How condensate is formed and managed
When atmospheric air is compressed, the amount of water that can exist in a vapor state is reduced, causing the surplus water to condense into a liquid. This water mixes with other airborne constituents consumed from the environment along with traces of lubricant/coolant from the compressor. The resulting emulsification is referred to as compressed air condensate.
The volume of condensate that is extracted from a compressor is based on the difference between how much water was present in the atmospheric air ingested into the compressor and how much water can remain in a vapor state at the temperature and pressure of the compressed air. Consequently, a compressed air system will generate more condensate on a hot summer day than on a cold winter day.
Picking the right condensate drain
Choices abound when it comes to drain manufacturers, but there are only a few common types of drains for compressed air systems.
Drains can be categorized as manual drains, timer-based drains, or capacity-sensing drains.

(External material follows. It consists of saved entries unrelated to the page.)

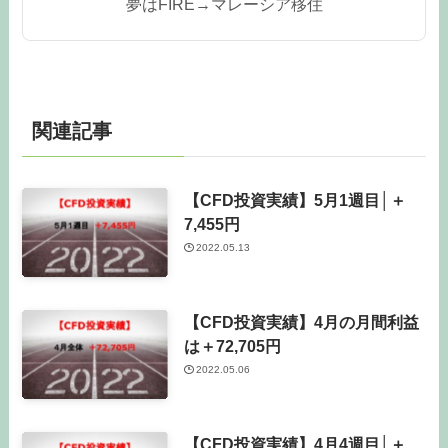
夢はFIRE→マレーシア移住
関連記事
【CFD投資実績】5月1週目│＋
7,455円
2022.05.13
【CFD投資実績】4月の月間利益
は＋72,705円
2022.05.06
【CFD投資実績】4月4週目│＋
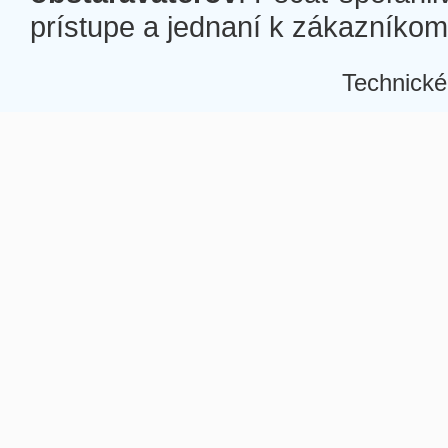
prístupe a jednaní k zákazníkom a
Technické
Â
Â
Â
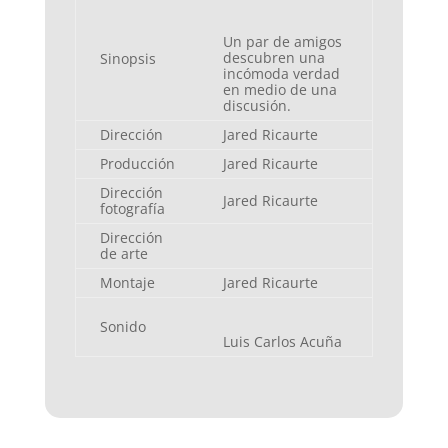
Un par de amigos
descubren una
Sinopsis
incómoda verdad
en medio de una
discusión.
Dirección
Jared Ricaurte
Producción
Jared Ricaurte
Dirección
Jared Ricaurte
fotografía
Dirección
de arte
Montaje
Jared Ricaurte
Sonido
Luis Carlos Acuña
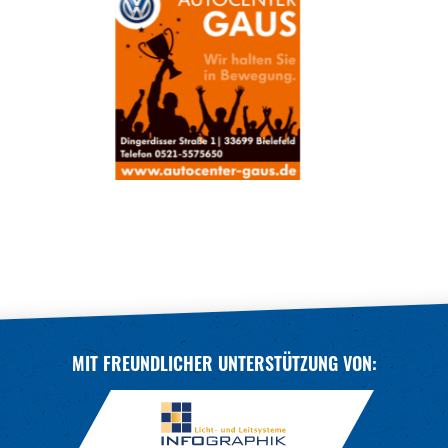
MIT FREUNDLICHER UNTERSTÜTZUNG VON:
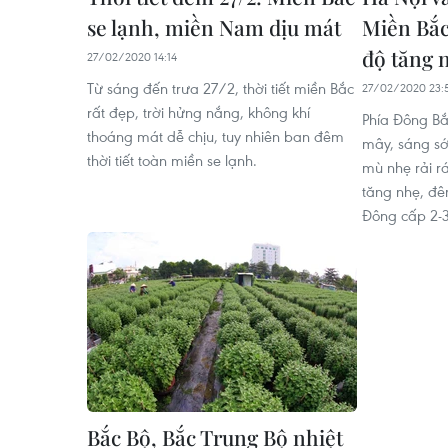
se lạnh, miền Nam dịu mát
Miền Bắc
độ tăng 
27/02/2020 14:14
Từ sáng đến trưa 27/2, thời tiết miền Bắc
27/02/2020 23:
rất đẹp, trời hửng nắng, không khí
Phía Đông Bắ
thoáng mát dễ chịu, tuy nhiên ban đêm
mây, sáng s
thời tiết toàn miền se lạnh.
mù nhẹ rải r
tăng nhẹ, đê
Đông cấp 2-3
Bắc Bộ, Bắc Trung Bộ nhiệt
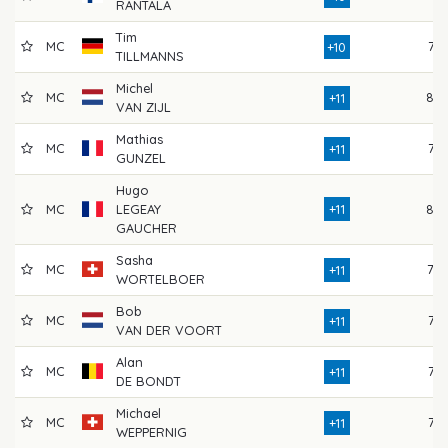
RANTALA
Tim
MC
77
+10
TILLMANNS
Michel
MC
80
+11
VAN ZIJL
Mathias
MC
77
+11
GUNZEL
Hugo
MC
LEGEAY
+11
80
GAUCHER
Sasha
MC
78
+11
WORTELBOER
Bob
MC
77
+11
VAN DER VOORT
Alan
MC
76
+11
DE BONDT
Michael
MC
77
+11
WEPPERNIG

- Manual drains are a simple valve and are best-suited for particulate filters in areas where condensate is low or nonexistent. These drains require periodic draining by an operator, but quite often no liquid is found.

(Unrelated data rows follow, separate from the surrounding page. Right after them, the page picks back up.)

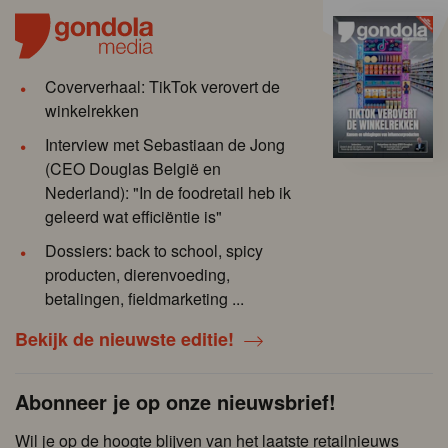
Coververhaal: TikTok verovert de
winkelrekken
Interview met Sebastiaan de Jong
(CEO Douglas België en
Nederland): "In de foodretail heb ik
geleerd wat efficiëntie is"
Dossiers: back to school, spicy
producten, dierenvoeding,
betalingen, fieldmarketing ...
Bekijk de nieuwste editie!
Abonneer je op onze nieuwsbrief!
Wil je op de hoogte blijven van het laatste retailnieuws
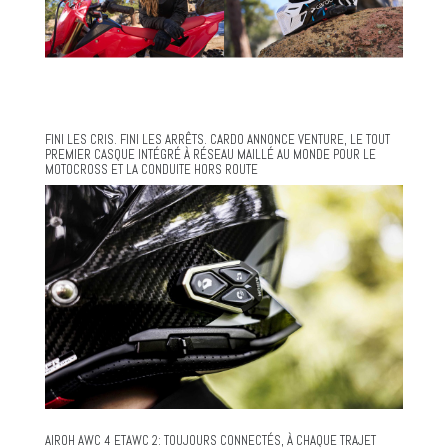
FINI LES CRIS. FINI LES ARRÊTS. CARDO ANNONCE VENTURE, LE TOUT
PREMIER CASQUE INTÉGRÉ À RÉSEAU MAILLÉ AU MONDE POUR LE
MOTOCROSS ET LA CONDUITE HORS ROUTE
AIROH AWC 4 ETAWC 2: TOUJOURS CONNECTÉS, À CHAQUE TRAJET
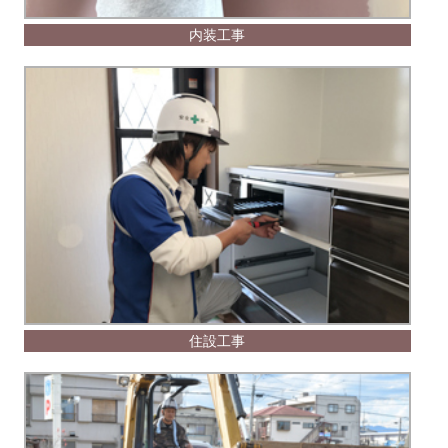
内装工事
住設工事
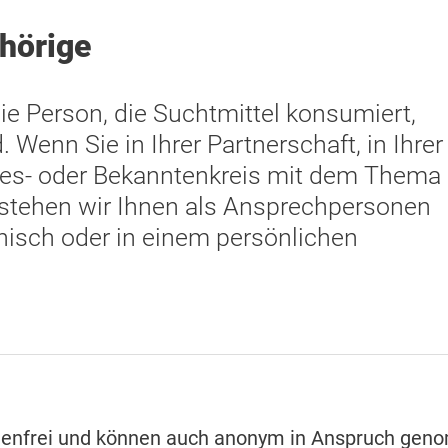
hörige
 die Person, die Suchtmittel konsumiert,
 Wenn Sie in Ihrer Partnerschaft, in Ihrer
ndes- oder Bekanntenkreis mit dem Thema
, stehen wir Ihnen als Ansprechpersonen
onisch oder in einem persönlichen
stenfrei und können auch anonym in Anspruch ge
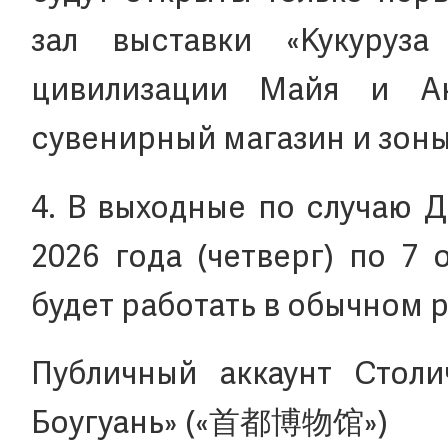
зал выставки «Кукуруза
цивилизации Майя и Ан
сувенирный магазин и зон
4. В выходные по случаю 
2026 года (четверг) по 7 
будет работать в обычном 
Публичный аккаунт Стол
Боугуань» («首都博物馆»)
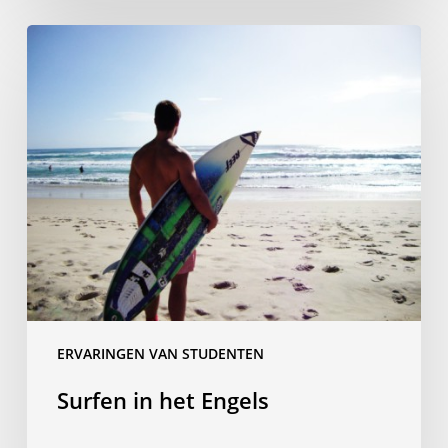
Surfen
in
het
Engels
ERVARINGEN VAN STUDENTEN
Surfen in het Engels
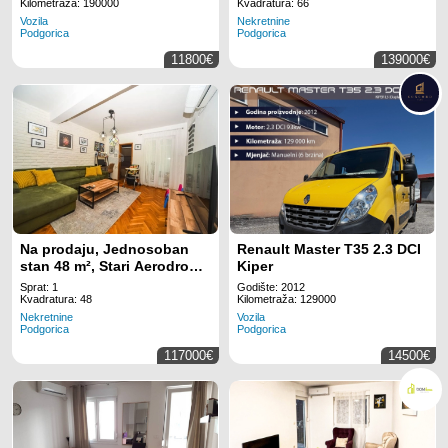
Kilometraža: 190000
Kvadratura: 66
Vozila
Nekretnine
Podgorica
Podgorica
11800€
139000€
Na prodaju, Jednosoban
Renault Master T35 2.3 DCI
stan 48 m², Stari Aerodrom,
Kiper
Podgorica
Sprat: 1
Godište: 2012
Kvadratura: 48
Kilometraža: 129000
Nekretnine
Vozila
Podgorica
Podgorica
117000€
14500€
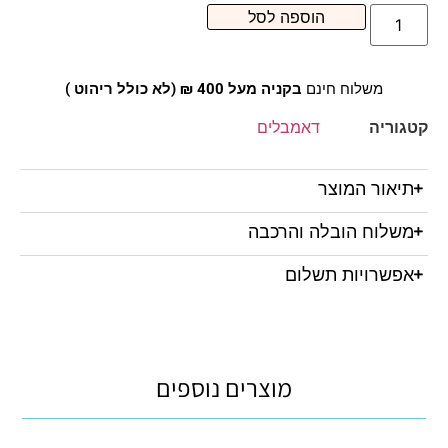
הוספה לסל
משלוח חינם
בקניה מעל 400 ₪ (לא כולל ריהוט )
קטגוריה
דאמבלים
תיאור המוצר
משלוח הובלה והרכבה
אפשרויות תשלום
מוצרים נוספים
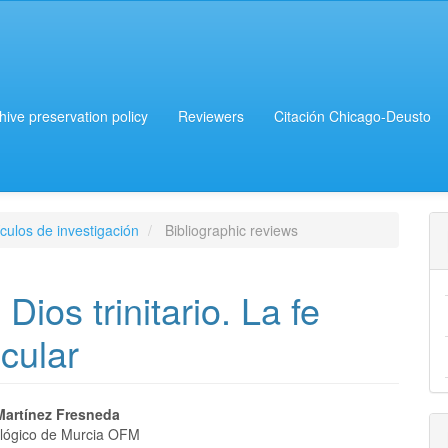
chive preservation policy
Reviewers
Citación Chicago-Deusto
culos de investigación
Bibliographic reviews
Dios trinitario. La fe
ecular
Martínez Fresneda
eológico de Murcia OFM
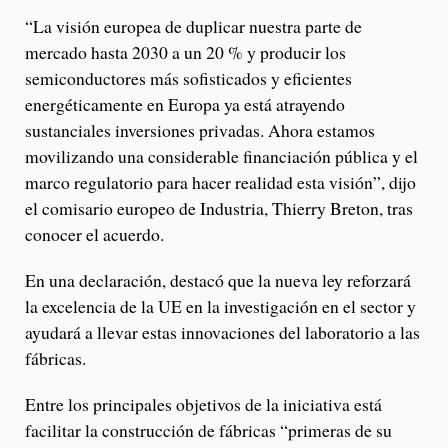
“La visión europea de duplicar nuestra parte de
mercado hasta 2030 a un 20 % y producir los
semiconductores más sofisticados y eficientes
energéticamente en Europa ya está atrayendo
sustanciales inversiones privadas. Ahora estamos
movilizando una considerable financiación pública y el
marco regulatorio para hacer realidad esta visión”, dijo
el comisario europeo de Industria, Thierry Breton, tras
conocer el acuerdo.
En una declaración, destacó que la nueva ley reforzará
la excelencia de la UE en la investigación en el sector y
ayudará a llevar estas innovaciones del laboratorio a las
fábricas.
Entre los principales objetivos de la iniciativa está
facilitar la construcción de fábricas “primeras de su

- Timer-based drains are typically solenoid or actuated-ball valve-type drains with a fixed or adjustable timer. Although these drains are typically lower in cost, some are reasonably robust and are less prone to failing. The drawback is that these drains cycle only based on time, so they either discharge too frequently, which wastes compressed air, or they cycle infrequently, allowing condensate to collect and carry over into the system.

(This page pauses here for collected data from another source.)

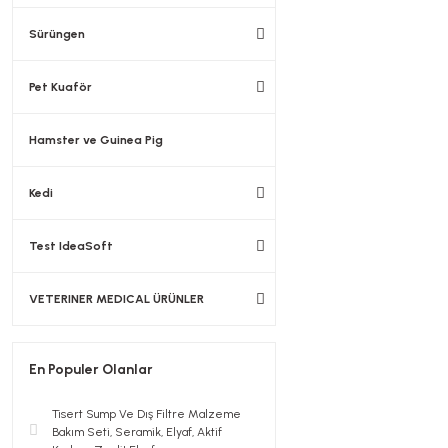
Sürüngen
Pet Kuaför
Hamster ve Guinea Pig
Kedi
Test IdeaSoft
VETERINER MEDICAL ÜRÜNLER
En Populer Olanlar
Tisert Sump Ve Dış Filtre Malzeme
Bakım Seti, Seramik, Elyaf, Aktif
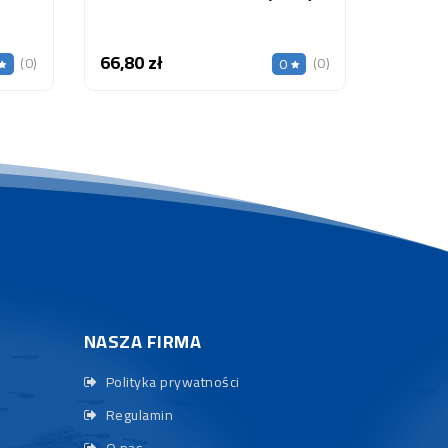
66,80 zł
Cena
(0)
(0)
0
NASZA FIRMA
Polityka prywatności
Regulamin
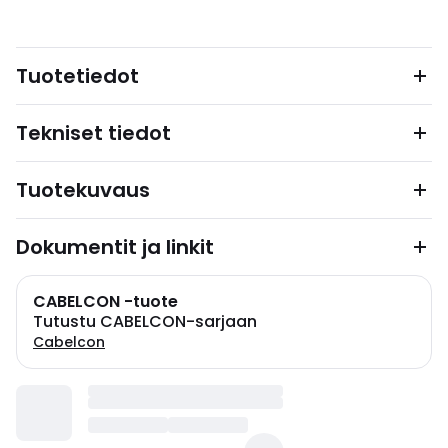
Tuotetiedot
Tekniset tiedot
Tuotekuvaus
Dokumentit ja linkit
CABELCON -tuote
Tutustu CABELCON-sarjaan
Cabelcon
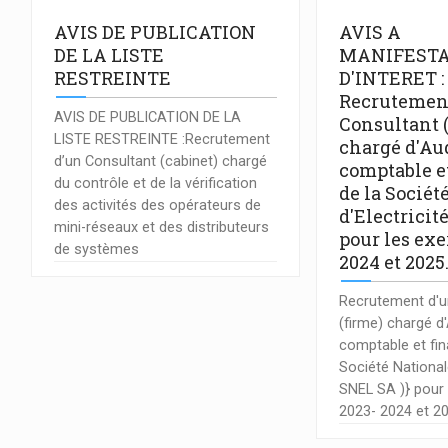
AVIS DE PUBLICATION
AVIS A
DE LA LISTE
MANIFESTA
RESTREINTE
D'INTERET :
Recrutemen
AVIS DE PUBLICATION DE LA
Consultant 
LISTE RESTREINTE :Recrutement
chargé d'Au
d’un Consultant (cabinet) chargé
comptable e
du contrôle et de la vérification
de la Sociét
des activités des opérateurs de
d'Electricit
mini-réseaux et des distributeurs
pour les exe
de systèmes
2024 et 2025
Recrutement d'u
(firme) chargé d
comptable et fin
Société Nationale
SNEL SA )} pour 
2023- 2024 et 2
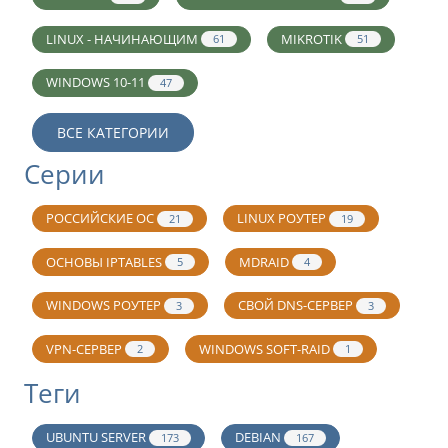
LINUX - НАЧИНАЮЩИМ
MIKROTIK
61
51
WINDOWS 10-11
47
ВСЕ КАТЕГОРИИ
Серии
РОССИЙСКИЕ ОС
LINUX РОУТЕР
21
19
ОСНОВЫ IPTABLES
MDRAID
5
4
WINDOWS РОУТЕР
СВОЙ DNS-СЕРВЕР
3
3
VPN-СЕРВЕР
WINDOWS SOFT-RAID
2
1
Теги
UBUNTU SERVER
DEBIAN
173
167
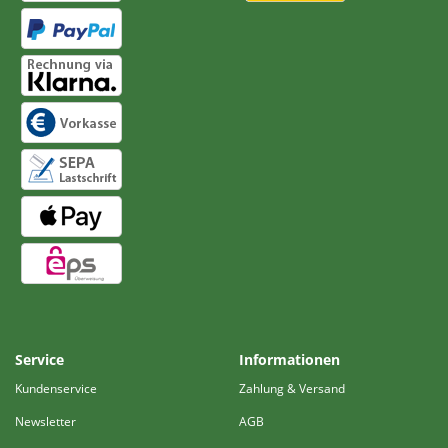
Service
Informationen
Kundenservice
Zahlung & Versand
Newsletter
AGB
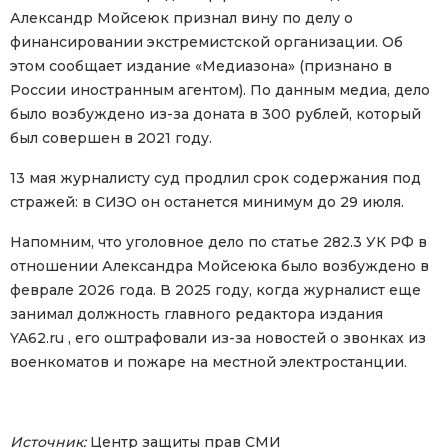
Александр Мойсеюк признал вину по делу о
финансировании экстремистской организации. Об
этом сообщает издание «Медиазона» (признано в
России иностранным агентом). По данным медиа, дело
было возбуждено из-за доната в 300 рублей, который
был совершен в 2021 году.
13 мая журналисту суд продлил срок содержания под
стражей: в СИЗО он останется минимум до 29 июля.
Напомним, что уголовное дело по статье 282.3 УК РФ в
отношении Александра Мойсеюка было возбуждено в
феврале 2026 года. В 2025 году, когда журналист еще
занимал должность главного редактора издания
YA62.ru , его оштрафовали из-за новостей о звонках из
военкоматов и пожаре на местной электростанции.
Источник:
Центр защиты прав СМИ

- Capacity-sensing drains are the most efficient and adaptive type of drain, discharging only after a fixed volume of liquid has collected in the drain. These drains can function using some form of electronic sensing or can be completely mechanical using a float-type mechanism.
Some low-cost units can be sensitive to contamination and may fail easily due to obstruction. This needs to be considered during the purchase process, with purchase directors weighing both application conditions and the degree of maintenance required. One common issue to be aware of is the use of strainers installed ahead of a drain valve. In theory, the strainer will collect larger particulate and protect the drain from failing because of obstruction, but the strainers often are neglected and become clogged. It’s important that if a strainer is installed, a manual valve and piping arrangement also be installed ahead of the drain to facilitate easy isolation for servicing and testing.
Proper piping to move condensate
Condensate piping must be configured to facilitate easy removal of every drain for service or inspection. A bypass should be installed on the discharge side of every drain to support testing the drain operation. This should include a tethered hose for systems to periodically test the condensate discharge rate using a scaled collection device over a fixed period of time.
The quantity of condensate removed from the compressed air system will change based on the volume of compressed air consumed and the ambient conditions. On a hot summer day, a 100-horsepower compressor with a refrigerated air dryer can generate more than 45 gallons of condensate in an eight-hour shift. The same system during a subfreezing winter day would generate less than one gallon of condensate during a shift. Some maintenance programs may periodically measure the rate of condensate removal relative to operating conditions to establish a performance baseline. This data could be used to identify a deviation from the desired performance and facilitate a more prognostic approach to maintaining compressed air system performance.